Could they really go for Pete Buttigieg out of desperation? Yes, they could and might.
He’s a perfect Democrat, and although his name sounds like something indecent in German, I checked with Google Translate and it’s all Kosher.
He’s a Rhodes cabal plant like Bill Clinton was. He was trained at Oxford to be a One Worlder running America. Mayor Pete’s been in the making for 20 years.
He’s gay – signalling the very greatest of virtues in the Leftist community – i.e. performing unnatural acts on members of his own sex – and marrying them – both considered crimes in my youth.
He’s a Socialist – without shining the light on it like Bernie Sanders. Having said that, their policies mirror one another on every point. You know, taking guns away from law abiding citizens, free everything, and the Green New Deal to steal all property or the rights to it.
He’s a veteran – kind of. He somehow managed to serve in the army without undergoing boot camp like every other recruit must endure.

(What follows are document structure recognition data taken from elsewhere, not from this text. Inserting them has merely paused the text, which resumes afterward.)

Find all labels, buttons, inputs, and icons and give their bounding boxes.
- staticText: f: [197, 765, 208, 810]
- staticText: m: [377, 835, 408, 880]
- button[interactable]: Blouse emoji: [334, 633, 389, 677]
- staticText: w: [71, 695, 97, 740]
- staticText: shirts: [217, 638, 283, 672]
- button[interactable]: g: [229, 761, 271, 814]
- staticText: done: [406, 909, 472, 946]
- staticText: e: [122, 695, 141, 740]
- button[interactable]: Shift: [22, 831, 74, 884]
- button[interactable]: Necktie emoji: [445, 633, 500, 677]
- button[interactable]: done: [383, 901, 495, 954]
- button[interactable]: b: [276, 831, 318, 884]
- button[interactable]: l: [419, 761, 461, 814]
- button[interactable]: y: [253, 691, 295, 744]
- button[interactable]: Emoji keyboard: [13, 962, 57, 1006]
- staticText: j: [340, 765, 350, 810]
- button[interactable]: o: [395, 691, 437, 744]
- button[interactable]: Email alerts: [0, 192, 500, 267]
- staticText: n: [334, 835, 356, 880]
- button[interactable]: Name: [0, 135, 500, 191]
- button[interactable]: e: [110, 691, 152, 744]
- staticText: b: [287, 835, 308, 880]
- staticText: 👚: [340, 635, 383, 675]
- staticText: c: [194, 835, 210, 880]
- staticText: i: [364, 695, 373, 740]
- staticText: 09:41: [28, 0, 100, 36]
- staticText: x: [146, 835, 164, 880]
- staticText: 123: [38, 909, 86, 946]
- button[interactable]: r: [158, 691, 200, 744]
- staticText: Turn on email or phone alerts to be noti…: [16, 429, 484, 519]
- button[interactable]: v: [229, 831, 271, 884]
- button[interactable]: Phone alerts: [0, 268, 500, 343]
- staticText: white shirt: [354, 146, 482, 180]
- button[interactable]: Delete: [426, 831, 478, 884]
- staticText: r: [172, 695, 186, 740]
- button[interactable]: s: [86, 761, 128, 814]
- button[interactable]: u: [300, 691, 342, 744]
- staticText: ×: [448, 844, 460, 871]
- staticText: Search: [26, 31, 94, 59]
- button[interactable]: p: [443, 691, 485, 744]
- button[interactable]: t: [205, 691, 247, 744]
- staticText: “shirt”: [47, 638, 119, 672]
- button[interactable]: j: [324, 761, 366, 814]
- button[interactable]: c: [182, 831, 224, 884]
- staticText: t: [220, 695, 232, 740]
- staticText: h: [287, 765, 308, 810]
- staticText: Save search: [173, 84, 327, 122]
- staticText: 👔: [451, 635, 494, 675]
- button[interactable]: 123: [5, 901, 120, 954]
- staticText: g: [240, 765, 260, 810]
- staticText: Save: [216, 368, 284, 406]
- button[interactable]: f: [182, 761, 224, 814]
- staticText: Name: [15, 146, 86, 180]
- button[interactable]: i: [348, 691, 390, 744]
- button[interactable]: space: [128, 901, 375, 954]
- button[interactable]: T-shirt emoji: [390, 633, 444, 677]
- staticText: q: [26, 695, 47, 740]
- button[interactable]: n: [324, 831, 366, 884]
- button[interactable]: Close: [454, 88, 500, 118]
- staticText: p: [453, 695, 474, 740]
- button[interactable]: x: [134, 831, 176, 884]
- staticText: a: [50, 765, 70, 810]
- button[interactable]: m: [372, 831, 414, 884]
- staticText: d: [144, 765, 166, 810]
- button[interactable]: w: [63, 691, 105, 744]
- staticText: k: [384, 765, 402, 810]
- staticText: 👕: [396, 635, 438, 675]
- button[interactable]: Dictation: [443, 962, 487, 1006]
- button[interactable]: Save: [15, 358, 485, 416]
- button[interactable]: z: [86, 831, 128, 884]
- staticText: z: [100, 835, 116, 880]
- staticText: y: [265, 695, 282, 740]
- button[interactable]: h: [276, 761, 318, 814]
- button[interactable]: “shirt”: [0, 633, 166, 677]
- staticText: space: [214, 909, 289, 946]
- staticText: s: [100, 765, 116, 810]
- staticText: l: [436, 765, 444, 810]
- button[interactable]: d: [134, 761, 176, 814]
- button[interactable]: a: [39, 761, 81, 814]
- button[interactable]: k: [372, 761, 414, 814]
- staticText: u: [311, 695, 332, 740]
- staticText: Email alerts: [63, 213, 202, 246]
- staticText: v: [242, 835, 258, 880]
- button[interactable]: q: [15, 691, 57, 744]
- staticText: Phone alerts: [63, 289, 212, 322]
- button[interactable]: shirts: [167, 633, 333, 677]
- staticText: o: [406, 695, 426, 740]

Mayor Pete spent 6 weeks at a desk in land-locked Afghanistan – as a member of the Navy – on an Army Base.
Don’t ask me how or why that happened – unless it was so that he could get the photo op below in his resumė as Soros’ next president.
He then received an honourable discharge in an unprecedented 7 months.
“Gotta run, guys! I’m off to be mayor of a midwestern town for a few months and then run for president! Hugs and kisses! Later, bye!”
“What happened in Afghanistan stays in Afghanistan, right, guys? Right?”
But seeing Mayor Pete with an empty rifle on an Afghan mountain, must be scaring the bejeezus our of poor Putin!
Where’s your compassion, Mayor Pete?
So what about Vice President Biden?
To say that Joe Biden has fallen off the stage would be kind.
He’s imploded and even the boot-licking Democrat media are having to admit it.
From talking about young black children rubbing the hairs on his legs when he was a pool guard and loving to “bounce them on my lap – I loved bouncing them on my lap,” to fondling little girls in public, Lunch Bucket Joe – who’s been sucking off the breast of government for most of half a century and never had a lunch bucket – has been found wanting even by his own party.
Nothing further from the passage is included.